Am I going to hurt like this everyday?? Man it's going to be a long one if that's the case. I'm trying some new meds n things to find some relief, but I really haven't seen to much of an improvement plus that to comes with it's own set of issues. Feeing run down and tired is one thing, but to hurt all day, every day, with every move ~ it just pisses me off. I'm so upset that I can't be the woman I want to/use to be. My biggest hurdle to is pace myself but I'm not very good at pacing myself or sitting back on the sidelines. So this will be a BIG adjustment for me.

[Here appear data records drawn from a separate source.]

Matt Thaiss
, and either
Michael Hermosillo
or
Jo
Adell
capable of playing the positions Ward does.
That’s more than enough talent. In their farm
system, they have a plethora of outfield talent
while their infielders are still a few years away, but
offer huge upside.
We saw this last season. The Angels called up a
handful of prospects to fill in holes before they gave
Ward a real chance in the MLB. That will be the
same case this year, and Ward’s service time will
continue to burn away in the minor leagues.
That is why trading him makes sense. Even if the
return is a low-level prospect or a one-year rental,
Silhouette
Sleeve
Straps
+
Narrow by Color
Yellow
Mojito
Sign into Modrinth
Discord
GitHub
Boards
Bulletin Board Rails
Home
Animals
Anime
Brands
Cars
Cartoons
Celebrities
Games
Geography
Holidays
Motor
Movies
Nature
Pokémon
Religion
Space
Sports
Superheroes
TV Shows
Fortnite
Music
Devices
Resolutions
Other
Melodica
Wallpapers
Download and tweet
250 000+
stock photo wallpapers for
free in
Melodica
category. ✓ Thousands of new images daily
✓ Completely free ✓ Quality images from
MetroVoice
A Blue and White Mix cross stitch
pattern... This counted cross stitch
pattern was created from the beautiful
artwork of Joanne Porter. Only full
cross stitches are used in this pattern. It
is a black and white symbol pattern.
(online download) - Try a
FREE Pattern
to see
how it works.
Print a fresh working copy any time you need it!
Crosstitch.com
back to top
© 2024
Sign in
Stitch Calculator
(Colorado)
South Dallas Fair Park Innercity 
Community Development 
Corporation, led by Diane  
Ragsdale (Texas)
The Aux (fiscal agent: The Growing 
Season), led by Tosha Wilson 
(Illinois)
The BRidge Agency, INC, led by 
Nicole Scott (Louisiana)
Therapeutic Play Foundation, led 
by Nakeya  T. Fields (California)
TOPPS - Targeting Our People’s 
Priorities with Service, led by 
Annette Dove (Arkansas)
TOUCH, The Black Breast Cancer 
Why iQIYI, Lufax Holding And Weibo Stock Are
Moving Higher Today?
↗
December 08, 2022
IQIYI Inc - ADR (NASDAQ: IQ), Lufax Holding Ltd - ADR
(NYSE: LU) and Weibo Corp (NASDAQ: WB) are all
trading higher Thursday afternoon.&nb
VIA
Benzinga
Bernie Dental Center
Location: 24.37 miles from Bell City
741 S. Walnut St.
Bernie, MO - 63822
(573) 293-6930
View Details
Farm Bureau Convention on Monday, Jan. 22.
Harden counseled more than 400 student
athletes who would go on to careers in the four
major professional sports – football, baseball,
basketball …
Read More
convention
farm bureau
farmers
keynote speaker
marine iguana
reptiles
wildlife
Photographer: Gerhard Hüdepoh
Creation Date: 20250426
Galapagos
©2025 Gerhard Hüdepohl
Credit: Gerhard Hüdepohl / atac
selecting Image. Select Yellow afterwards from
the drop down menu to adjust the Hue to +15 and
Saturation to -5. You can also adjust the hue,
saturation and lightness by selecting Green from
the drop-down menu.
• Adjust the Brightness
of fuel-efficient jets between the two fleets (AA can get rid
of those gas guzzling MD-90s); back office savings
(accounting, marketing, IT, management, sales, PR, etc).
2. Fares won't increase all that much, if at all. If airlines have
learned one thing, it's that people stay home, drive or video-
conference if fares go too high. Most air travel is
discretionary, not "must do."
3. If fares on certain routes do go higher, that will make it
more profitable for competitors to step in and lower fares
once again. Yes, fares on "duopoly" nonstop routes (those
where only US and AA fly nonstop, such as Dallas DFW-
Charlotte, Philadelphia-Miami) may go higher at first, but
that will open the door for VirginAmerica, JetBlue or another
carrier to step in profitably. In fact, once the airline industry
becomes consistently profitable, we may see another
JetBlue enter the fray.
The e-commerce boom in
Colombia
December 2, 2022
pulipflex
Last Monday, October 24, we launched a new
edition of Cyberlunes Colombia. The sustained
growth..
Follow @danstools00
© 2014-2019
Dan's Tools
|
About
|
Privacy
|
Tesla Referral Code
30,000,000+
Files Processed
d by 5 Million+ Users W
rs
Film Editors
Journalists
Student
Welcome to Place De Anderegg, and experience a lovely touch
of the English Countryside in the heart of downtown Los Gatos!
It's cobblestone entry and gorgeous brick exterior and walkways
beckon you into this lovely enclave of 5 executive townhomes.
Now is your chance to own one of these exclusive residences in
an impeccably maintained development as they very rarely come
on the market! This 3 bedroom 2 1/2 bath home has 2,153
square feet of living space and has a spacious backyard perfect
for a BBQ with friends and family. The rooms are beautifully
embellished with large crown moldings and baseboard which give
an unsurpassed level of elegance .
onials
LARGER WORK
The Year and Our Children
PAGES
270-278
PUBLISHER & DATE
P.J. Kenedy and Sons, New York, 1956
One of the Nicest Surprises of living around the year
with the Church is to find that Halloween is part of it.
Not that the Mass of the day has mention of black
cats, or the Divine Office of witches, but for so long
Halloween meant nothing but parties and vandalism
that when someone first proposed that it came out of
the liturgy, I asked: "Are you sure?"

I am trying :( I am going to really enjoy our family trip to Dallas as I hope then I will be able to sit back and relax in the RV and see if my body improves with some much needed down time.
A person can hope!?!
I'm sure the added stress of Danny's upcoming surgeries is not helping either. We've done many pre-op appts, first was with the Orthopedic surgeon to go over any questions n concerns about the back fusion. Let me tell you I talked and talked and talked till I was blue in the face with the Dr and also with Palliative Care and the Rehab/Special Needs Dr to make sure I got all of the info I NEEDED to make sure I am making the right decision. What ever happens good, bad or indifferent I can honestly say YES I believe the fusion is the best route to go for Danny. BUT it still doesn't make it an easy decision. Like I told the Dr's I wish it was February and I can look back and say it's over with and I'm glad it's all OVER WITH. In due time, In due time. Today's appts were with the Anesthesia team and the NeuroSurgeon that will be doing his Baclofen pump replacement a 3 days after the back fusion. Unfortunately the two surgeries can not be done together, but believe me I tried my best to push for it. I am very grateful that I was able to get the Dr's to do a med change and then admit him the nite before surgery for observation as we need to be at the hospital at 6am for this surgery to start at 7:30am. With those early times I don't think I would be able to get much sleep as we live about 1.5hrs away (if traffic and weather are good) and I need to do all his respiratory treatments before we leave as I'm sure he won't be getting Mr Jiggles any time soon after the back fusion. He really needs to be "cleaned" out before a surgery of this length and magnitude. I could go the nite before and stay at the Ronald McDonald house or a Hotel, but then I would need to bring ALL of his machines along with. I would be doing all the moving myself as Dan is planning on coming later in the AM after Avrianna goes to school. Which means I would have to leave Danny unattended to get ALL his machines ie: Mr jiggles, vent, cough assist, neb, feeding pump, along with our bags in and then out of the room. I would do it if I had to but they both are not the best options for us, so them being able to admit him the nite before has made me a VERY happy Momma. One less thing I have to worry about, lord knows I have enough to worry about.
Two Sunday's ago Dan, myself, and Avrianna started going to a new church. I have to stay it's very nice and not to mention it's alot closer, YAY! I've been with our "old" church forever (I was baptized there, got married there, and the kids were baptized there), but there is alot going on there that I'm not impressed with so.....we switched. I'm not BIG on the church thing as most of you know, but for Avrianna's sake I will go. I would like her to get educated on religion so she can make her own choices. I owe that to her, and who knows.....maybe....let's just say I will keep an open mind about it.
Avrianna is now a certified Babysitter. She took an all day class a few weeks ago at the YMCA and she is very eager to start her "career". She already got to watch one lil girl and she just loved it. She's even more excited I started a FB page for her babysitting. This week we had Avrianna's Christmas concert and she was in a speaking part of the play. She did fantastic! Spoke very clear and loud, she wasn't scared on bit. Looks like she got the beginnings of being in Drama.